* _Given records_:
········

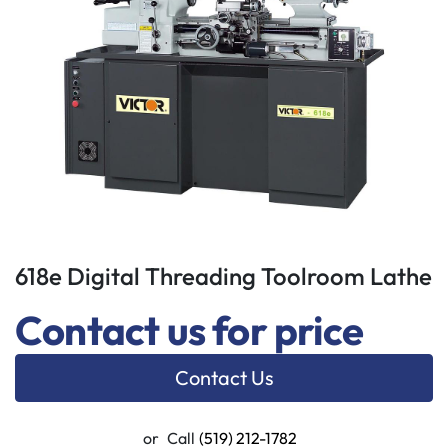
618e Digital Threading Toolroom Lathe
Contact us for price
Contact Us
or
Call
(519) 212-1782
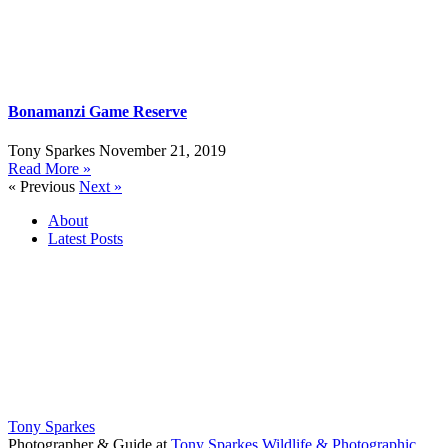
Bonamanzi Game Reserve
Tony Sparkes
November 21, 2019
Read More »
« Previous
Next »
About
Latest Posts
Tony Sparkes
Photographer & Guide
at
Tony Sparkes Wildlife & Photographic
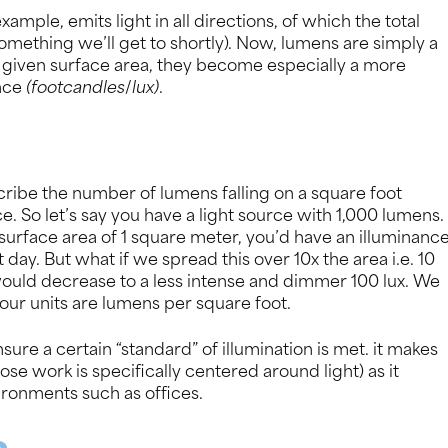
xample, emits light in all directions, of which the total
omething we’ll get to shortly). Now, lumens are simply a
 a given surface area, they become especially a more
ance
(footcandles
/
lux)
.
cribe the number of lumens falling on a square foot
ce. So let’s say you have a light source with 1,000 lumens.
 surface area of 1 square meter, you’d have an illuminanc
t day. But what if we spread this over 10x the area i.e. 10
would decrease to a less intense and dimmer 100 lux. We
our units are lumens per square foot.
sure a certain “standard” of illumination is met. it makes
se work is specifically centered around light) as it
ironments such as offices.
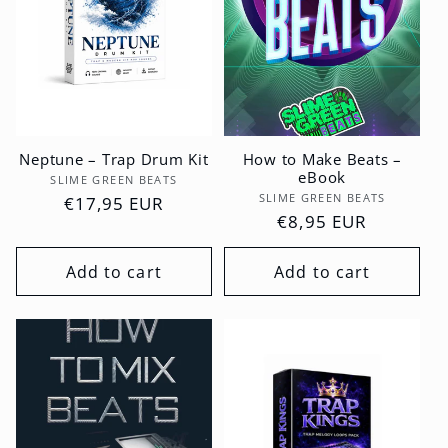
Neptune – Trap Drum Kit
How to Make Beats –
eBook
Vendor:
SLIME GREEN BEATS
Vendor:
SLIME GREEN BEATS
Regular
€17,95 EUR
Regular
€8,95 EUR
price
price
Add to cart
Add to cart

········

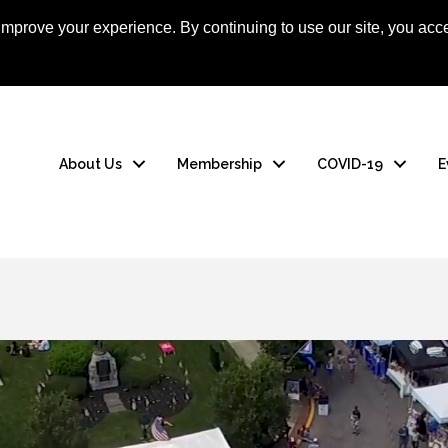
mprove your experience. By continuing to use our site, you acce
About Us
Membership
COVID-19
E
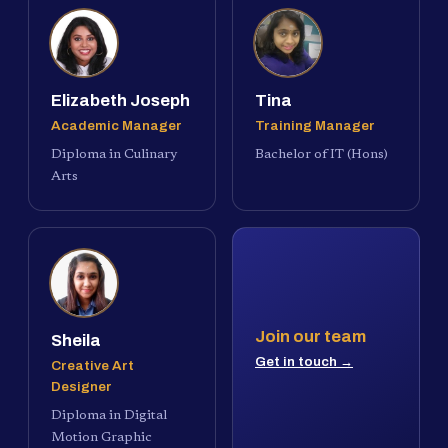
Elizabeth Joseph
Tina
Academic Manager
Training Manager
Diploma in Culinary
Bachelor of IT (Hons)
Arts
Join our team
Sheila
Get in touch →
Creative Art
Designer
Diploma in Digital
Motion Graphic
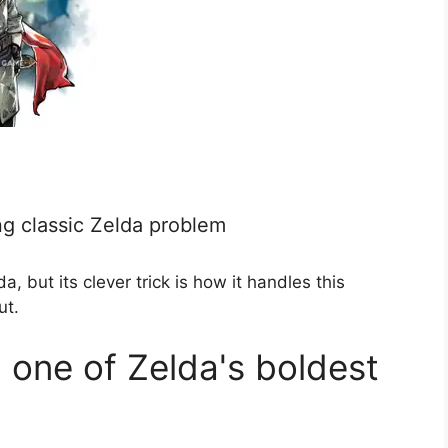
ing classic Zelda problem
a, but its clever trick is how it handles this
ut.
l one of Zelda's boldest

········

* _Task directions_: Write out exactly the lines above from the line with "xample, emits light" through the line with "surface area of", both of them included, and leave out all other lines.

* _Answer to the problem_:
xample, emits light in all directions, of which the total
omething we’ll get to shortly). Now, lumens are simply a
 a given surface area, they become especially a more
ance
(footcandles
/
lux)
.
cribe the number of lumens falling on a square foot
ce. So let’s say you have a light source with 1,000 lumens.
 surface area of 1 square meter, you’d have an illuminanc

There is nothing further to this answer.